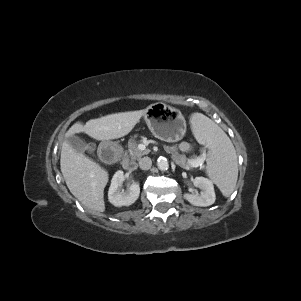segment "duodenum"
Wrapping results in <instances>:
<instances>
[{"mask_svg": "<svg viewBox=\"0 0 301 301\" xmlns=\"http://www.w3.org/2000/svg\"><path fill=\"white\" fill-rule=\"evenodd\" d=\"M97 156L101 162L108 163L111 166H116L122 162V167L128 172L136 169L135 161L124 156L122 148L109 140H104L100 143Z\"/></svg>", "mask_w": 301, "mask_h": 301, "instance_id": "obj_1", "label": "duodenum"}]
</instances>
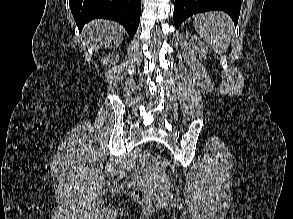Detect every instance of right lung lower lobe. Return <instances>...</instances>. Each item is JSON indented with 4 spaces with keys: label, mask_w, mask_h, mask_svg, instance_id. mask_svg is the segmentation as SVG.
I'll use <instances>...</instances> for the list:
<instances>
[{
    "label": "right lung lower lobe",
    "mask_w": 293,
    "mask_h": 219,
    "mask_svg": "<svg viewBox=\"0 0 293 219\" xmlns=\"http://www.w3.org/2000/svg\"><path fill=\"white\" fill-rule=\"evenodd\" d=\"M70 9L79 28L95 18L114 20L133 38L139 26L141 0H70Z\"/></svg>",
    "instance_id": "right-lung-lower-lobe-1"
}]
</instances>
══════
▶ **Aim of the task**: The full text of the data above, exact and without pictures, is what to return.

▶ **Solution below**:
segment "duodenum"
Wrapping results in <instances>:
<instances>
[{"mask_svg": "<svg viewBox=\"0 0 301 301\" xmlns=\"http://www.w3.org/2000/svg\"><path fill=\"white\" fill-rule=\"evenodd\" d=\"M97 156L101 162L108 163L111 166H116L122 162V167L128 172L136 169L135 161L124 156L122 148L109 140H104L100 143Z\"/></svg>", "mask_w": 301, "mask_h": 301, "instance_id": "obj_1", "label": "duodenum"}]
</instances>
Detect every instance of right lung lower lobe. Return <instances>...</instances>. Each item is JSON indented with 4 spaces with keys: label, mask_w, mask_h, mask_svg, instance_id. mask_svg is the segmentation as SVG.
I'll use <instances>...</instances> for the list:
<instances>
[{
    "label": "right lung lower lobe",
    "mask_w": 293,
    "mask_h": 219,
    "mask_svg": "<svg viewBox=\"0 0 293 219\" xmlns=\"http://www.w3.org/2000/svg\"><path fill=\"white\" fill-rule=\"evenodd\" d=\"M70 9L79 28L95 18L114 20L133 38L139 26L141 0H70Z\"/></svg>",
    "instance_id": "right-lung-lower-lobe-1"
}]
</instances>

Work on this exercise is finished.